0

I've started using pandas this week so pardon me if I'm asking a really obvious question. I am trying to get pandas to loop through all the sheets in my Excel wb to extract a specific column, column F for counts of occurances via value_counts.

Previously I used value_counts and typed in the specific name of the worksheet and it worked in pulling out the value count of that 1 sheet. However, the minute I replaced the sheet name to df1, it stops working.

df = pd.ExcelFile("filepath.xlsx")
for df1 in df.sheet_names:
    df2 = pd.read_excel("filepath.xlsx", sheet_name=df1, usecols="F")
    df2.dropna(inplace=False)
    print (df2.value_counts())

I expect the output to be the unique values and their occurance numbers but it returns:

AttributeError: 'DataFrame' object has no attribute 'value_counts'

Can somebody please help me?

  • 1
    The [documentation](https://pandas.pydata.org/pandas-docs/stable/reference/api/pandas.DataFrame.isin.html) mentions this function for a `Series`. If you want to get it for multiple columns, use [`apply`](https://pandas.pydata.org/pandas-docs/stable/reference/api/pandas.DataFrame.apply.html). [*Some discussions about*](https://stackoverflow.com/questions/32589829/how-to-get-value-counts-for-multiple-columns-at-once-in-pandas-dataframe) – Alexandre B. Aug 04 '19 at 18:23
  • @Trenton_M Hi! does this solution work for specific columns in all the excel sheets in the workbook? – MeHasTooManyQueries... Aug 04 '19 at 19:20
  • replace `df2.value_counts()` with `df2.apply(pd.Series.value_counts)` inside the loop – Trenton McKinney Aug 04 '19 at 19:27
  • @Trenton_M tks man! – MeHasTooManyQueries... Aug 04 '19 at 19:42

1 Answers1

0

You have a loop running on each sheet in the source Excel file. It is OK, but you should apply value_counts separately to each DataFrame (read from each sheet).

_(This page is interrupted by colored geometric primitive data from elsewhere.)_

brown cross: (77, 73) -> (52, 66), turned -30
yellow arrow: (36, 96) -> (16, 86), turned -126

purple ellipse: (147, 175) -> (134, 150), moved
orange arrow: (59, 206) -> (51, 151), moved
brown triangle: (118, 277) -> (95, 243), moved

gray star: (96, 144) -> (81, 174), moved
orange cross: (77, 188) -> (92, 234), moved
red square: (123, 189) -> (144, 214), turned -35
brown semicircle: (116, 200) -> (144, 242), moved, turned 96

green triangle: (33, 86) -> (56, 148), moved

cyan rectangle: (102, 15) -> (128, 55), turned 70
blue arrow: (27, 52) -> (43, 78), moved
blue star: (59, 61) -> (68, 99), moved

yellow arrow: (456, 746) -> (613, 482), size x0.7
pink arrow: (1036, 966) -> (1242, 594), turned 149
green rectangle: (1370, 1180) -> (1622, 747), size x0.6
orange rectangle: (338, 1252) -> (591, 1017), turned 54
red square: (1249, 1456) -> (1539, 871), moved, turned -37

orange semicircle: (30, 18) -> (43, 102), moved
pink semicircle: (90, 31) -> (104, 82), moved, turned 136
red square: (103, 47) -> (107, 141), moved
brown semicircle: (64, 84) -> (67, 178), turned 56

And a remark concerning variable names: Use df for DataFrames only. Neither Excel file nor sheet name are DataFrames.

So the loop should be somenthing like:

exFile = pd.ExcelFile("filepath.xlsx")
for sheet in exFile.sheet_names:
    df = pd.read_excel("filepath.xlsx", sheet_name=sheet, usecols="F")
    df.dropna(inplace=True)
    print('Sheet', sheet)
    print(df.apply(pd.Series.value_counts))
Valdi_Bo
  • 30,023
  • 4
  • 23
  • 41